Student Loan Debt-A Closer Look
Student loans, in theory, are an investment in your career and future earnings. For this reason, Uncle Sam makes it a point to reward individuals pursuing higher education by allowing them to deduct the interest paid on their loans throughout the course of the year. In addition to that, they typically have a much lower interest rate than their credit card counterparts (which may initially have low APRs but then grow to astronomical rates). Conversely, student loans have some less than favorable characteristics. You're debt-to-income ratio may be severely impacted by high student loan balances since you'll most likely be making a lower starting salary post grad. The final point that's worth mentioning has some weight behind it. Student loans are forever. How long is forever? Unlike other forms of debt, federally insured loans and privately owned student loans cannot be wiped out with a bankruptcy filing. So they're yours through thick and thin!
Examine Your Individual Situation
Now that you have a basic understanding of student loans, you're probably thinking you should pay them off ahead of everything else. In most cases, the answer to that is yes but what you really need to evaluate are the interest rates. If you have a federally backed loan with a low interest rate held next to a credit card with an outrageously high APR, then start a payment schedule to diminish your credit card debt first. If on the other hand you took out a privately subsidized student loan that had a high interest rate, then you'd probably be better off starting there. Again, it all depends on the terms of your borrowings-there is no 'one size fits all answer' to this dilemma.
Prior to selecting one over the other, take the time to explore some of your other options.

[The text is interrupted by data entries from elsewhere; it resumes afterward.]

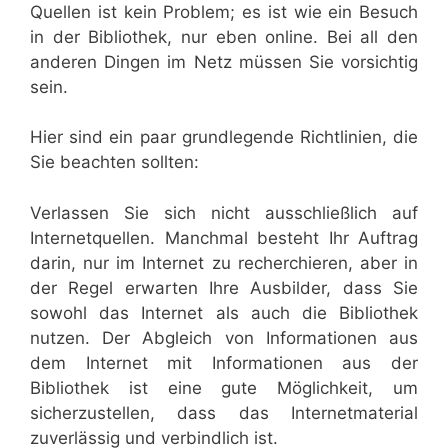
Quellen ist kein Problem; es ist wie ein Besuch
in der Bibliothek, nur eben online. Bei all den
anderen Dingen im Netz müssen Sie vorsichtig
sein.
Hier sind ein paar grundlegende Richtlinien, die
Sie beachten sollten:
Verlassen Sie sich nicht ausschließlich auf
Internetquellen. Manchmal besteht Ihr Auftrag
darin, nur im Internet zu recherchieren, aber in
der Regel erwarten Ihre Ausbilder, dass Sie
sowohl das Internet als auch die Bibliothek
nutzen. Der Abgleich von Informationen aus
dem Internet mit Informationen aus der
Bibliothek ist eine gute Möglichkeit, um
sicherzustellen, dass das Internetmaterial
zuverlässig und verbindlich ist.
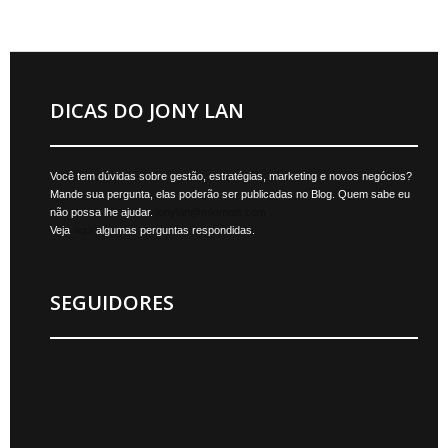
DICAS DO JONY LAN
Você tem dúvidas sobre gestão, estratégias, marketing e novos negócios?
Mande sua pergunta, elas poderão ser publicadas no Blog. Quem sabe eu
não possa lhe ajudar.
jonylan@mktmais.com
Veja
aqui
algumas perguntas respondidas.
SEGUIDORES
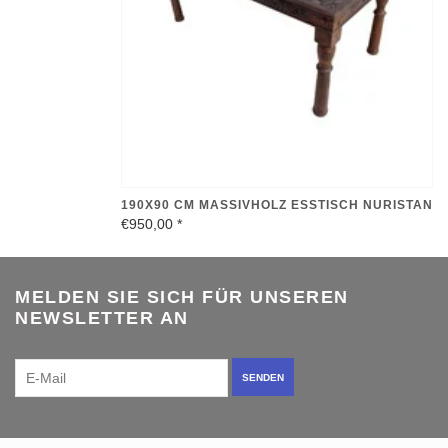
190X90 CM MASSIVHOLZ ESSTISCH NURISTAN
€950,00
*
MELDEN SIE SICH FÜR UNSEREN
NEWSLETTER AN
SENDEN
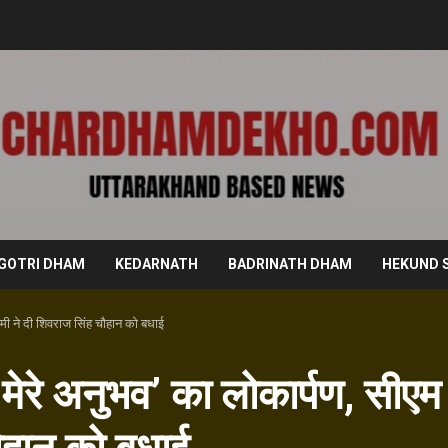
GOTRI DHAM
KEDARNATH
BADRINATH DHAM
HEKUND 
ामी ने दी शिवराज सिंह चौहान को बधाई
मेरे अनुभव’ का लोकार्पण, सीएम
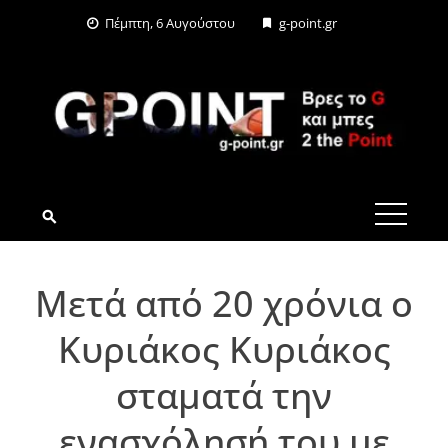
Skip
Πέμπτη, 6 Αυγούστου
g-point.gr
to
content
G-POINT.GR
Μετά από 20 χρόνια ο
Κυριάκος Κυριάκος
σταματά την
ενασχόλησή του με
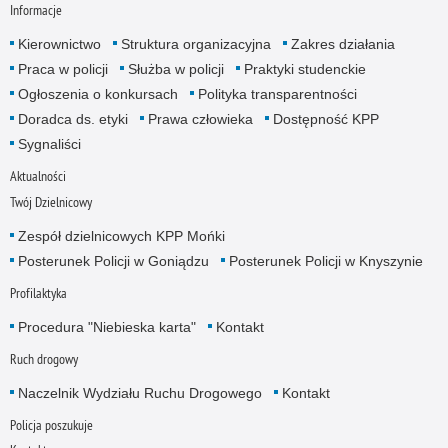
Informacje
Kierownictwo
Struktura organizacyjna
Zakres działania
Praca w policji
Służba w policji
Praktyki studenckie
Ogłoszenia o konkursach
Polityka transparentności
Doradca ds. etyki
Prawa człowieka
Dostępność KPP
Sygnaliści
Aktualności
Twój Dzielnicowy
Zespół dzielnicowych KPP Mońki
Posterunek Policji w Goniądzu
Posterunek Policji w Knyszynie
Profilaktyka
Procedura "Niebieska karta"
Kontakt
Ruch drogowy
Naczelnik Wydziału Ruchu Drogowego
Kontakt
Policja poszukuje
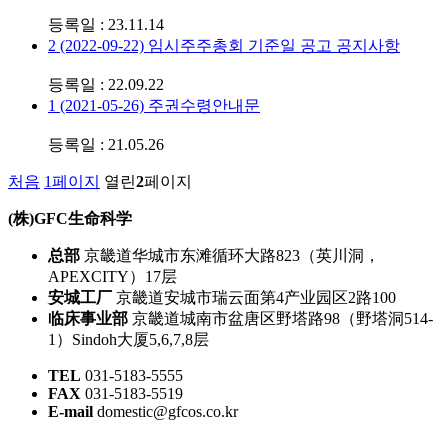
등록일 : 23.11.14
2
(2022-09-22) 임시주주총회 기준일 공고 공지사항
등록일 : 22.09.22
1
(2021-05-26) 주권수령안내문
등록일 : 21.05.26
처음
1
페이지
열린
2
페이지
(株)GFC生命科学
总部
京畿道华城市东滩循环大路823（英川洞，
APEXCITY）17层
安城工厂
京畿道安城市瑞云面第4产业园区2路100
临床事业部
京畿道城南市盆唐区野塔路98（野塔洞514-
1）Sindoh大厦5,6,7,8层
TEL
031-5183-5555
FAX
031-5183-5519
E-mail
domestic@gfcos.co.kr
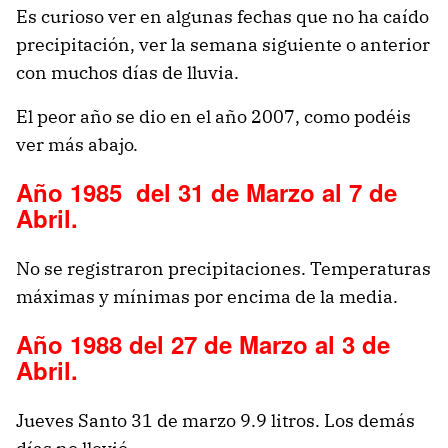
Es curioso ver en algunas fechas que no ha caído
precipitación, ver la semana siguiente o anterior
con muchos días de lluvia.
El peor año se dio en el año 2007, como podéis
ver más abajo.
Año 1985 del 31 de Marzo al 7 de
Abril.
No se registraron precipitaciones. Temperaturas
máximas y mínimas por encima de la media.
Año 1988 del 27 de Marzo al 3 de
Abril.
Jueves Santo 31 de marzo 9.9 litros. Los demás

For example, a handful of federally backed loans allow you the option to temporarily lower your payment responsibility based on your current earnings or income and even defer payments sans interest. You may end up paying more interest over time by utilizing one of the deferment options; however, it could give you flexibility with your cash flow to pay those higher credit card balances.
Always take a cautious approach to loans and other forms of borrowings. Every individual's needs differ so it's important to select the route that works best for you.